Guard retention is another crucial skill to master in BJJ. If you are a smaller grappler, you will find yourself underneath bigger and stronger grapplers most of the time. After escaping pins and recovering your guard, you must develop the ability to retain your guard.
Pin escapes and guard retention are the first two skills you need to master in BJJ. Proper utilization of your legs plays a massive role in guard retention because if the opponent can’t get through your guard and pin you, they will have a hard time controlling and submitting you.
Typically, after creating distance and escaping the pin, the opponent will follow through by re-passing your guard and running around your legs. A general reminder is to keep your defense tight by connecting your knee to your elbow right below your armpit as you frame not to expose the space between your torso and hip. It would be best to also employ your mid-range defense to stop them from passing. Remember that if the opponent can’t get to their preferred pins and positions, they will have difficulty finishing you.
As Danaher said, the guard is your shield and sword in the bottom position. To become a dangerous bottom player, you must escape pins and maintain them with your guard retention skills. If you can do so, it offers an unfair advantage that allows you to constantly attack from underneath, neutralizing the opponent’s ability to control you. Train your guard retention together with pin escapes, as these two can significantly determine the outcome of a match.
3) Grip Fighting
Grip fighting is also a vital part of guard retention. Grip fighting on the ground means you have to tie yourself to the opponent by applying controlling grips. While retaining your guard as you fight off your back, grip fight by using controlling grips that control the opponent’s collar or sleeve. This allows you to transition to guards like the lasso, spider, and de la Riva. You can also sit up (wrestle up) and start grabbing their collar and sleeves to work on attacks like the collar drag and snap down.
Keep in mind that in BJJ, everything starts with the grips. Getting a superior grip over your opponent while denying their ability to apply one is among the predictors of who will dominate the exchange. While grip fighting may not be an exciting technique to practice, it is a significant aspect of a match as it can fend off your ability to execute your moves. Make grip fighting a part of your training routine so you can study the different grip setups for your favorite techniques.
4) A Strong Guard/Position
Lastly, it comes down to how good you are at controlling your position and your opponent’s. This implies your ability to control the opponent while they are on your guard. Using the closed guard as an example, you should develop the ability to hold the opponent and stop them from opening your guard. Even more so, the closed guard is a position where the opponent is at your mercy, so developing attacks while you have the guard is essential. If the opponent can open your guard, guard retention comes into play, and you should be able to connect it with your other guards.
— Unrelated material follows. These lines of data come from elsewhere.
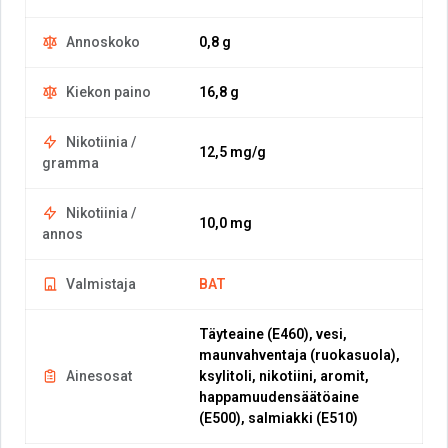
Annoskoko
0,8 g
Kiekon paino
16,8 g
Nikotiinia /
12,5 mg/g
gramma
Nikotiinia /
10,0 mg
annos
Valmistaja
BAT
Täyteaine (E460), vesi,
maunvahventaja (ruokasuola),
Ainesosat
ksylitoli, nikotiini, aromit,
happamuudensäätöaine
(E500), salmiakki (E510)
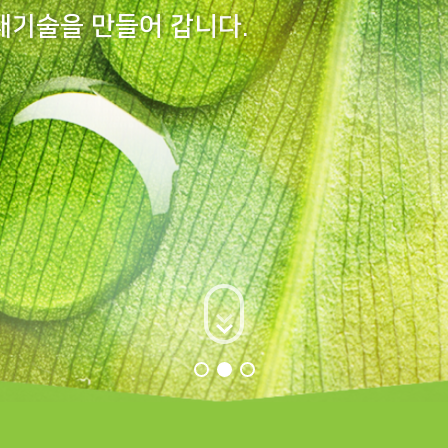
재기술을 만들어 갑니다.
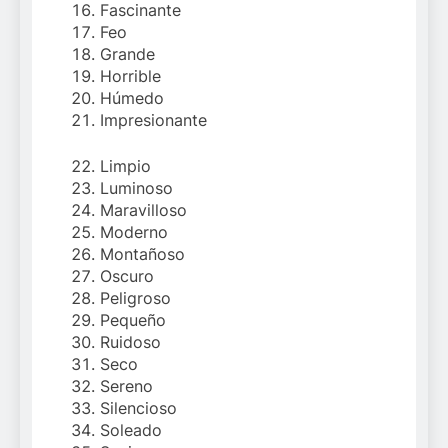
Fascinante
Feo
Grande
Horrible
Húmedo
Impresionante
Limpio
Luminoso
Maravilloso
Moderno
Montañoso
Oscuro
Peligroso
Pequeño
Ruidoso
Seco
Sereno
Silencioso
Soleado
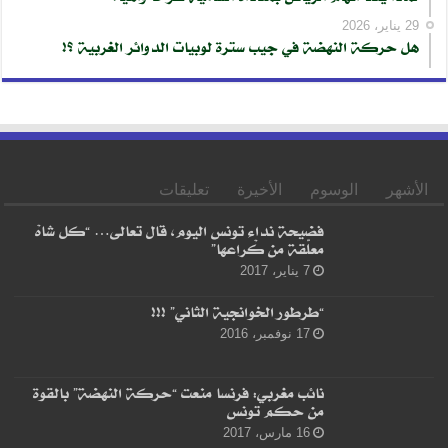
29 يناير، 2026
هل حركة النهضة في جيب سترة لوبيات الدوائر الغربية ؟!
الأشهر
الوسوم
الأخيرة
تعليقات
فضيحة نداء تونس اليوم، قال تعالى… “كل شاهْ
معلّقة من كْراعها”
7 يناير، 2017
“طرطور الخوانجية الثاني” !!!
17 نوفمبر، 2016
نائب مغربي: فرنسا منعت “حركة النهضة” بالقوة
من حكم تونس
16 مارس، 2017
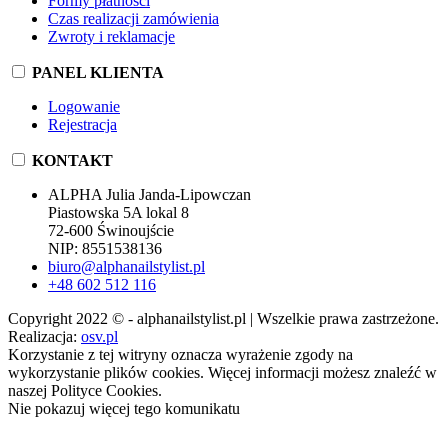
Formy płatności
Czas realizacji zamówienia
Zwroty i reklamacje
PANEL KLIENTA
Logowanie
Rejestracja
KONTAKT
ALPHA Julia Janda-Lipowczan
Piastowska 5A lokal 8
72-600 Świnoujście
NIP: 8551538136
biuro@alphanailstylist.pl
+48 602 512 116
Copyright 2022 © - alphanailstylist.pl | Wszelkie prawa zastrzeżone.
Realizacja:
osv.pl
Korzystanie z tej witryny oznacza wyrażenie zgody na
wykorzystanie plików cookies. Więcej informacji możesz znaleźć w
naszej Polityce Cookies.
Nie pokazuj więcej tego komunikatu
Controlling the opponent with your preferred guards will help develop your game quickly. Mastering your guards can make you more in tune with the typical responses from even the most formidable opponents.
Remember to be patient and ignore your ego when developing your defensive game in Brazilian Jiu-Jitsu. It is one of the most challenging things to master as, more often than not, you will get your guard passed and smashed when practicing. Becoming proficient in playing guard takes time; see it as a long-term investment in your game.